Mergers & Acquisitions and Private Equity Key Deals:
Eris Lifesciences Ltd., acquired trademark ‘Zomelis’ and its associated trademarks from Novartis AG, based at Basel Switzerland for Indian pharmaceuticals market with effect from 10th December 2019 for a consideration of $13 Million. This trademark has been used for marketing an oral anti-diabetic drug promoted in India. The acquisition of this trademark is expected to provide a head-start to Eris visà-vis other branded generic players after the scheduled expiry of the related patent in December 2019 in the Indian Market.
Adani Electricity Mumbai Limited (AEML) and a subsidiary of Qatar Investment Authority (QIA) have signed definitive agreements for the sale of a 25.1% stake in AEML to QIA. The total QIA investment in AEML will be approximately INR 3,200 Crore ($450 million). AEML has significant market share in Mumbai and has two 250 MW coal based power plants. This transaction will deleverage balance sheet of AEML and provide equity for further capex.
Lenskart, Indian eyewear retailer, has raised US$275 million from SoftBank Vision Fund, a subsidiary of SoftBank. Funds will be used for expanding the business. The all-time raise of Lenskart has increased to $456 million after SoftBank’s investment and its valuation is now over $1.5 billion.

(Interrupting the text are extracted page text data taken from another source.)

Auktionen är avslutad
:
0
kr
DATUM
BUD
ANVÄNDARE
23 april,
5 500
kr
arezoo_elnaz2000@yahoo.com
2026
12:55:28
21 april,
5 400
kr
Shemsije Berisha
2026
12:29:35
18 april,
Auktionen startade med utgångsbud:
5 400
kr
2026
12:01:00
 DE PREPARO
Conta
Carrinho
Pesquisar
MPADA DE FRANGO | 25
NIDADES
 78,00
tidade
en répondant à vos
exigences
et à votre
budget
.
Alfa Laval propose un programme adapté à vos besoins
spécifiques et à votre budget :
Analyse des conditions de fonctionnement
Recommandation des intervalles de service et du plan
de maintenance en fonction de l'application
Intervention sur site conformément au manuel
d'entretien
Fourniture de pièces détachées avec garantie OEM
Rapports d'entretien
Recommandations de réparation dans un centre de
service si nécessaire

The global economy is slated to grow at its slowest pace in a decade in 2019 – largely as a result of US-China trade war dampening business confidence, investment, manufacturing and trade worldwide. Though in a positive development USA and China have reached a Phase One trade deal whereby USA will delay indefinitely the new tariffs that were set to take effect in December on Chinese imports and reduce the existing tariffs.

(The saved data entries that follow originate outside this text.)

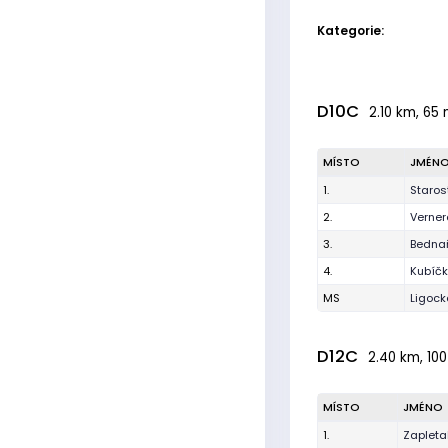
Kategorie:
D10C
2.10 km, 65 
MÍSTO
JMÉN
1.
Staros
2.
Verner
3.
Bednař
4.
Kubíčk
MS
Ligoc
D12C
2.40 km, 100
MÍSTO
JMÉNO
1.
Zapleta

The World Bank expects global growth rate to slow down to 2.5 per cent in 2019, while IMF has forecasted it to be 3.0 per cent, reflecting weaker-than-expected trade and investment during 2019. However in the month of December, global equity markets rallied on the back of optimism over global trade outlook and accommodative monetary policy.
Global Equity Markets:
In the USA, the Dow Jones Industrial Average index and S&P500 index rose by 1.7 per cent and 2.9 per cent respectively in December 2019, while technology heavyweight Nasdaq composite index rose by 3.5 per cent. France’s CAC40 index rose by 1.2 per cent and Germany’s DAX index rose by 0.1 per cent. Amongst other developed markets, Hong Kong’s Hang Seng index rose by 7 per cent followed by UK’s FTSE100 index (2.7 per cent) and Japan’s Nikkei Index (1.6 per cent). Amongst the major emerging economies, Brazil’s Ibovespa Index went up 6.8 percent and China’s Shanghai composite Index went up 6.2 percent in December 2019.
Global Debt Markets:
Global bonds sold off in December 2019 as investors risk appetite increased on signs of a potential easing of trade tensions between the US and China as well as an agreement between the UK government and European Union over Brexit. The yields on the most of the government bonds increased.